The [workspace](https://docs.microsoft.com/en-us/azure/machine-learning/concept-workspace) is the top-level resource for Azure Machine Learning, providing a centralized place to work with all the artifacts you create when you use Azure Machine Learning. In this section we will connect to the workspace in which the job will be run.

## 1.1. Import the required libraries

Please remember to use the kernel Python 3.10 or above, as stated in the env.yml file

In [None]:
# Import required libraries
from azure.identity import DefaultAzureCredential
from azure.ai.ml import MLClient

from azure.ai.ml.constants import AssetTypes
from azure.ai.ml import automl
from azure.ai.ml import Input

## 1.2. Configure workspace details and get a handle to the workspace

To connect to a workspace, we need identifier parameters - a subscription, resource group and workspace name. We will use these details in the `MLClient` from `azure.ai.ml` to get a handle to the required Azure Machine Learning workspace. We use the default [default azure authentication](https://docs.microsoft.com/en-us/python/api/azure-identity/azure.identity.defaultazurecredential?view=azure-python) for this tutorial. Check the [configuration notebook](../../configuration.ipynb) for more details on how to configure credentials and connect to a workspace.

In [None]:
credential = DefaultAzureCredential(exclude_shared_token_cache_credential=True)
ml_client = None
try:
    ml_client = MLClient.from_config(credential)
except Exception as ex:
    print(ex)
    # Enter details of your AML workspace
    subscription_id = "subscription_id"
    resource_group = "resource_group"
    workspace = "workspace_name"
    ml_client = MLClient(credential, subscription_id, resource_group, workspace)

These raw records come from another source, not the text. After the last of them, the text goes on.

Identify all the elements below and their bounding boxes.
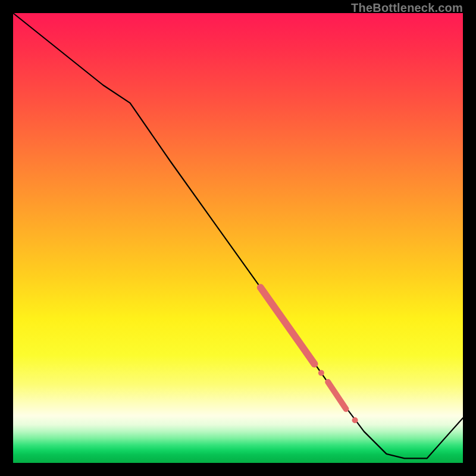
watermark-text: TheBottleneck.com (351, 1, 463, 15)
marker-dot (318, 370, 324, 376)
marker-dot (352, 417, 358, 423)
chart-stage: TheBottleneck.com (0, 0, 476, 476)
marker-short-segment (328, 382, 346, 409)
marker-thick-segment (261, 287, 315, 364)
chart-svg (13, 13, 463, 463)
chart-line (13, 13, 463, 458)
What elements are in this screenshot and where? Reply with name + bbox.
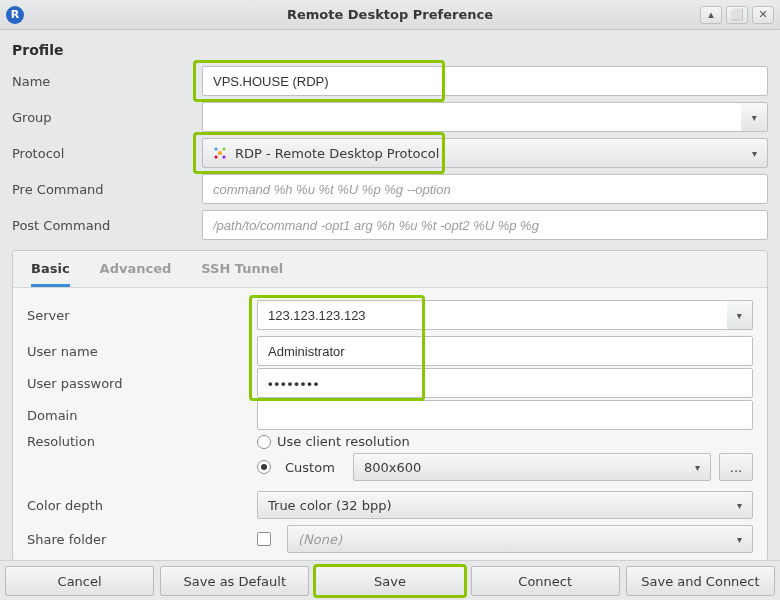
- postcmd-input[interactable]: [202, 210, 768, 240]
- radio-custom-resolution-label: Custom: [285, 460, 345, 475]
- resolution-combobox[interactable]: 800x600 ▾: [353, 453, 711, 481]
- row-sharefolder: Share folder (None) ▾: [27, 524, 753, 554]
- password-label: User password: [27, 376, 257, 391]
- save-connect-button[interactable]: Save and Connect: [626, 566, 775, 596]
- tab-advanced[interactable]: Advanced: [100, 261, 172, 287]
- name-label: Name: [12, 74, 202, 89]
- protocol-label: Protocol: [12, 146, 202, 161]
- row-domain: Domain: [27, 400, 753, 430]
- protocol-value: RDP - Remote Desktop Protocol: [235, 146, 439, 161]
- button-bar: Cancel Save as Default Save Connect Save…: [0, 560, 780, 600]
- resolution-more-button[interactable]: ...: [719, 453, 753, 481]
- postcmd-label: Post Command: [12, 218, 202, 233]
- group-input[interactable]: [202, 102, 741, 132]
- svg-point-2: [223, 148, 226, 151]
- row-name: Name: [12, 66, 768, 96]
- window-minimize-button[interactable]: ▴: [700, 6, 722, 24]
- resolution-label: Resolution: [27, 434, 257, 449]
- sharefolder-checkbox[interactable]: [257, 532, 271, 546]
- protocol-combobox[interactable]: RDP - Remote Desktop Protocol ▾: [202, 138, 768, 168]
- chevron-down-icon: ▾: [695, 462, 700, 473]
- sharefolder-combobox[interactable]: (None) ▾: [287, 525, 753, 553]
- username-label: User name: [27, 344, 257, 359]
- server-label: Server: [27, 308, 257, 323]
- radio-custom-resolution[interactable]: [257, 460, 271, 474]
- svg-point-3: [215, 156, 218, 159]
- row-server: Server ▾: [27, 300, 753, 330]
- window-close-button[interactable]: ✕: [752, 6, 774, 24]
- colordepth-combobox[interactable]: True color (32 bpp) ▾: [257, 491, 753, 519]
- sharefolder-value: (None): [298, 532, 342, 547]
- server-input[interactable]: [257, 300, 727, 330]
- chevron-down-icon: ▾: [752, 148, 757, 159]
- row-group: Group ▾: [12, 102, 768, 132]
- domain-label: Domain: [27, 408, 257, 423]
- rdp-icon: [213, 146, 227, 160]
- app-icon: R: [6, 6, 24, 24]
- window-maximize-button[interactable]: ⬜: [726, 6, 748, 24]
- group-dropdown-button[interactable]: ▾: [741, 102, 768, 132]
- svg-point-0: [218, 151, 222, 155]
- sharefolder-label: Share folder: [27, 532, 257, 547]
- tab-ssh-tunnel[interactable]: SSH Tunnel: [201, 261, 283, 287]
- chevron-down-icon: ▾: [737, 534, 742, 545]
- row-password: User password: [27, 368, 753, 398]
- password-input[interactable]: [257, 368, 753, 398]
- colordepth-value: True color (32 bpp): [268, 498, 391, 513]
- name-input[interactable]: [202, 66, 768, 96]
- username-input[interactable]: [257, 336, 753, 366]
- chevron-down-icon: ▾: [737, 500, 742, 511]
- precmd-label: Pre Command: [12, 182, 202, 197]
- svg-point-1: [215, 148, 218, 151]
- row-precmd: Pre Command: [12, 174, 768, 204]
- row-protocol: Protocol RDP - Remote Desktop Protocol ▾: [12, 138, 768, 168]
- group-label: Group: [12, 110, 202, 125]
- row-colordepth: Color depth True color (32 bpp) ▾: [27, 490, 753, 520]
- domain-input[interactable]: [257, 400, 753, 430]
- precmd-input[interactable]: [202, 174, 768, 204]
- resolution-value: 800x600: [364, 460, 421, 475]
- tab-bar: Basic Advanced SSH Tunnel: [13, 251, 767, 288]
- row-resolution: Resolution Use client resolution Custom …: [27, 434, 753, 484]
- profile-section-title: Profile: [12, 42, 768, 58]
- radio-client-resolution-label: Use client resolution: [277, 434, 410, 449]
- save-button[interactable]: Save: [315, 566, 464, 596]
- window-title: Remote Desktop Preference: [0, 7, 780, 22]
- row-postcmd: Post Command: [12, 210, 768, 240]
- save-default-button[interactable]: Save as Default: [160, 566, 309, 596]
- colordepth-label: Color depth: [27, 498, 257, 513]
- row-username: User name: [27, 336, 753, 366]
- tab-basic[interactable]: Basic: [31, 261, 70, 287]
- cancel-button[interactable]: Cancel: [5, 566, 154, 596]
- radio-client-resolution[interactable]: [257, 435, 271, 449]
- server-dropdown-button[interactable]: ▾: [727, 300, 754, 330]
- tab-panel: Basic Advanced SSH Tunnel Server ▾ User …: [12, 250, 768, 560]
- svg-point-4: [223, 156, 226, 159]
- titlebar: R Remote Desktop Preference ▴ ⬜ ✕: [0, 0, 780, 30]
- connect-button[interactable]: Connect: [471, 566, 620, 596]
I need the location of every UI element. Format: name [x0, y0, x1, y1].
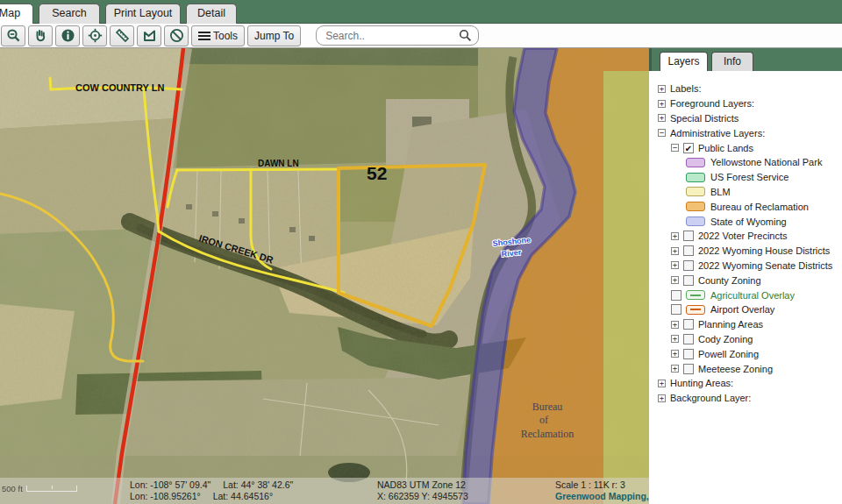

### Show Azure ML Workspace information

In [None]:
workspace = ml_client.workspaces.get(name=ml_client.workspace_name)

output = {}
output["Workspace"] = ml_client.workspace_name
output["Subscription ID"] = ml_client.connections._subscription_id
output["Resource Group"] = workspace.resource_group
output["Location"] = workspace.location
output

# 2. Data

We will use github active user (DAU) count for model training. The data is stored in a tabular format.

With Azure Machine Learning [MLTables](https://learn.microsoft.com/en-us/azure/machine-learning/how-to-mltable?tabs=cli%2Cpandas%2Cadls) you can keep a single copy of data in your storage, easily access data during model training, share data and collaborate with other users. 
Below, we will upload the data by creating an MLTable to be used for training.

In [None]:
from helpers.generate_ml_table import create_ml_table

create_ml_table("github_dau_2011-2018_train.csv", "./data/training-mltable-folder")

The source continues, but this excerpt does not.